Ran, jangan kuatirkan gua di sana, gua akan mampu bertahan hidup, sudah terbiasa menderita. Gua pasti bangkit lagi. Cuma satu yang gak bisa gua lakukan: melupakan cinta gua ke kamu. Kamu adalah orang yang gua puja, terlalu sempurna untuk gua miliki.
Selamat jalan Randy, semoga kamu hidup bahagia.
Setiadi Sandjaja
Randy menangis tersedu- sedu di dalam mobilnya.
“Yadi, how could you leave me this way. Gua cinta lu... gua butuh lu... jangan pergi Yadi...” ratap Randy. Ia menempelkan surat itu ke dadanya, berusaha merasakan kehadiran Setiadi. Namun perih yang ia rasakan ditinggal Setiadi tanpa perpisahan. Sekitar 15 menit ia merenung sendiri. Ia pun mengambil ponselnya
“Cin, lu dimana>”
“Habis lunch, mau balik ke kantor lagi. Ada apa?”
“Ada berita dari Setiadi, gua tunggu lu di rumah aja... sekarang”
“Hah?Sekarang?”
“Iyah... gua...”
“Ran... lu... kedengeran habis nangis?”
“I tell you when you’re home”
“Oke deh... tunggu gua yah nanti”
Satu minggu sebelumnya
Jimmy, Rontje sedang menunggu Setiadi berangkat dengan kereta pagi tujuan Surabaya.
“Mas Yadi, nanti ik jalan- jalan ke sana cari lekong deh, mas temenin yah... sopotau dapet yang... eheemmmm gitu”
Setiadi tertawa geli.
“Iyah, nanti ku kasih tahu alamatnya.Nanti kalo ku udah ganti nomor ku smsin deh kalian”
“Di, baek- baek yah di sana, keep kontak ama kita yah”
“Iyah lah, kalian berdua sekarang keluarga gua satu- satunya. Pasti lah”
“Di, nanti disana jangan cari straight lagi yah, cukup ampe Randy, lu cari gay aja yah”
Setiadi tersenyum geli
“Ah lu ada- ada aja”
Mereka pun mendengar pengumuman keberangkatan kereta.Setiadi pun bersiap- siap.
“Tjetje, Jimmy, gua berangkat dulu yah. Kalian baek- baek yah”
“Mas Yadi...” Rontje pun menangis
“Mas jaga diri yah, gak ada siapa- siapa disana”
“Di, selamat jalan yah, semoga lu bahagia disana”
“Makasih yah Jim, makasih yah Tje... gua berangkat dulu”
“Selamat jalan Setiadi...” Jimmy menangis
“Maaaasss, jaga diri mas disana yah... met jalan mas...” Rontje sudah duluan menangis.

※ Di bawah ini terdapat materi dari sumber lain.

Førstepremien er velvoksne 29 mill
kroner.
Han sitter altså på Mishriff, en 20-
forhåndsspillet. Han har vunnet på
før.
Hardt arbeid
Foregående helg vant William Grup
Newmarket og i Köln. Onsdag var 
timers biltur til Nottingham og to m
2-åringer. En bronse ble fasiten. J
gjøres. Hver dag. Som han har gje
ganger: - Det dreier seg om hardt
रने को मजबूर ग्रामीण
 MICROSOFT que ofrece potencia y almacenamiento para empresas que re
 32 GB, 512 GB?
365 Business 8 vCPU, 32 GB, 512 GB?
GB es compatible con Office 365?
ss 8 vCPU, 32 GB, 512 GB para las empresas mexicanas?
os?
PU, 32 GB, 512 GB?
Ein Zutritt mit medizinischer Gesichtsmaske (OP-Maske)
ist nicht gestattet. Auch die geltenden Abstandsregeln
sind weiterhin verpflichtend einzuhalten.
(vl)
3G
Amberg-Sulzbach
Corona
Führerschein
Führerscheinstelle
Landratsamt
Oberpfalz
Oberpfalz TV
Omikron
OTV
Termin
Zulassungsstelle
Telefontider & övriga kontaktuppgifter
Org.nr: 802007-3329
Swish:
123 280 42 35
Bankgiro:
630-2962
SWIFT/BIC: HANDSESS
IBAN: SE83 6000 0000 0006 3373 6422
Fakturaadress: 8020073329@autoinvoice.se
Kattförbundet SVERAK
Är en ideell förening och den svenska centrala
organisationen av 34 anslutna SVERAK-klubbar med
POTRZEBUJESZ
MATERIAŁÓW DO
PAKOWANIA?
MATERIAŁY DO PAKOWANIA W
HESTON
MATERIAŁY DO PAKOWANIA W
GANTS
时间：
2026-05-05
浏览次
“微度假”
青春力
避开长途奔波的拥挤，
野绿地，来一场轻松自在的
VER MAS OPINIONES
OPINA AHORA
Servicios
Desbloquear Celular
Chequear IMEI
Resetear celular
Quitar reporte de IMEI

Mereka pun melihat Setiadi masuk kedalam kereta. Setelah 5 menit mereka menunggu di peron, kereta pun perlahan- lahan berangkat membawa Setiadi ke Surabaya, menanti harapan baru...
TAMAT.
sneak peak ke persimpangan II
setiadi dalam dua tahun metamatkan studi s2 nya, satu tahun hidup tenang di Surabaya, tiba2 di panggil ke Jakarta untuk mengisi posisi direktur. jimmy dan rontje senang sekali denagn kepindahan SEtiadi.

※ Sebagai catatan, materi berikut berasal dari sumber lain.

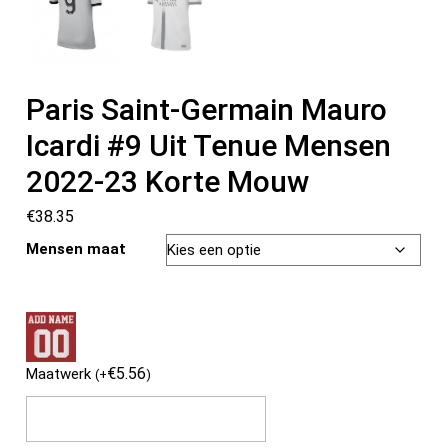
Paris Saint-Germain Mauro
Icardi #9 Uit Tenue Mensen
2022-23 Korte Mouw
€
38.35
Mensen maat
€
5.56
Maatwerk
(
+
)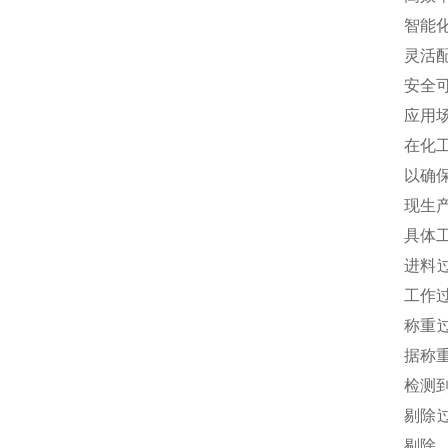
‌智
‌灵
‌安
应用
在化
以确
现生
具体
‌进
工作
‌称
据称
检测
‌剔
剔除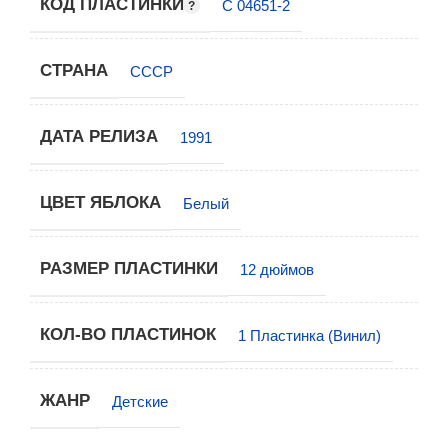
КОД ПЛАСТИНКИ
С 04651-2
СТРАНА
СССР
ДАТА РЕЛИЗА
1991
ЦВЕТ ЯБЛОКА
Белый
РАЗМЕР ПЛАСТИНКИ
12 дюймов
КОЛ-ВО ПЛАСТИНОК
1 Пластинка (Винил)
ЖАНР
Детские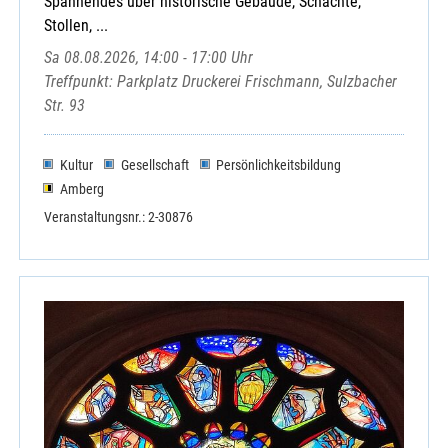
Spannendes über historische Gebäude, Schächte,
Stollen, ...
Sa 08.08.2026, 14:00 - 17:00 Uhr
Treffpunkt: Parkplatz Druckerei Frischmann, Sulzbacher
Str. 93
Kultur
Gesellschaft
Persönlichkeitsbildung
Amberg
Veranstaltungsnr.: 2-30876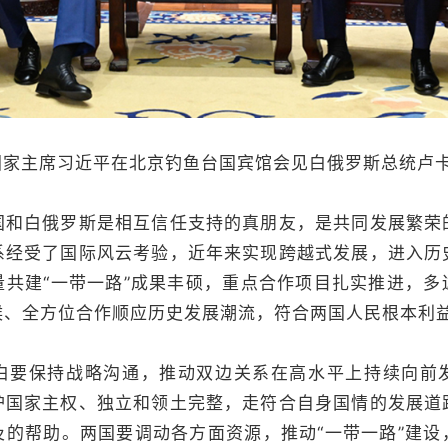
家主席习近平在北京钓鱼台国宾馆会见白俄罗斯总统卢
白俄罗斯是相互信任支持的真朋友，是共同发展繁荣
系经受了国际风云考验，近年来实现跨越式发展，进入历
量共建“一带一路”成果丰硕，重点合作项目扎实推进，多
候、全方位合作顺应历史发展潮流，符合两国人民根本利
保持战略沟通，推动双边关系在高水平上持续向前
护国家主权、独立和领土完整，走符合自身国情的发展道
及的帮助。两国要调动各方面资源，推动“一带一路”建设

setiadi di jakarta sengaja tidak menghubungi Randy dan Cindy, bahkan bermain kucing- kucingan supaya eksistensinya tidak tercium, namun nasib telah menentukan untuk bertemu dengan Randy.
Gagal mendapatkan Randy, setiadi jatuh stress, oleh jimmy dikenalkan kepada temannya, yang bersimpati dan akhirnya mulai jatuh hati kepada Setiadi. perlahan- lahan setiadi membuka diri untuk babak baru percintaannya.

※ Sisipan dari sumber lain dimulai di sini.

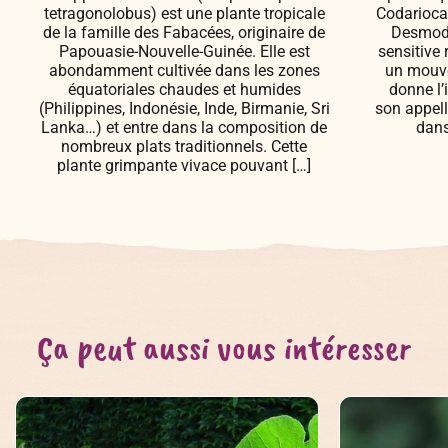
tetragonolobus) est une plante tropicale
Codarioca
de la famille des Fabacées, originaire de
Desmodi
Papouasie-Nouvelle-Guinée. Elle est
sensitive 
abondamment cultivée dans les zones
un mouvem
équatoriales chaudes et humides
donne l’
(Philippines, Indonésie, Inde, Birmanie, Sri
son appel
Lanka…) et entre dans la composition de
dans
nombreux plats traditionnels. Cette
plante grimpante vivace pouvant […]
Ça peut aussi vous intéresser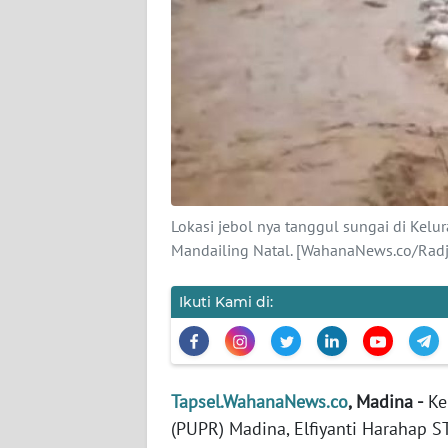
KARIR
DISCLAIMER
Wahana
News
Regional
Lokasi jebol nya tanggul sungai di Ke
WN
Mandailing Natal. [WahanaNews.co/Radj
SUMUT
Ikuti Kami di:
WN
JAKARTA
WN
Tapsel.WahanaNews.co
, Madina -
Ke
JABAR
(PUPR) Madina, Elfiyanti Harahap 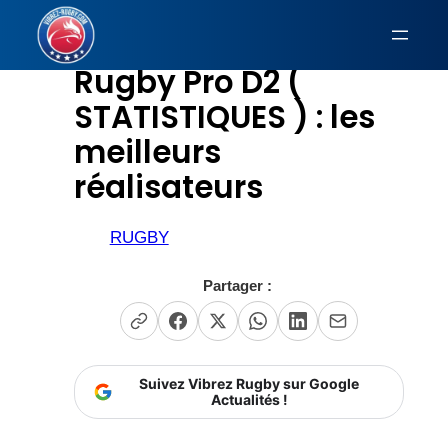
Aller
au
Rugby Pro D2 (
contenu
STATISTIQUES ) : les
meilleurs
réalisateurs
RUGBY
Partager :
Suivez Vibrez Rugby sur Google
Actualités !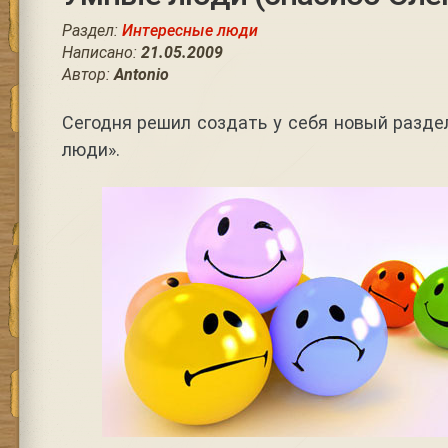
Раздел:
Интересные люди
Написано:
21.05.2009
Автор:
Antonio
Сегодня решил создать у себя новый раздел
люди».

diketahui Randy, ia mulai cemburu dan berusaha merebut kembali Setiadi.
apa y ang akan terjadi?
makasih udah rajin di summon
ga sadar mata basah :')
mau tanya dong, sebenernya si cindy ini merelakan si randy masih sayang n cinta sama setiadi? even after married?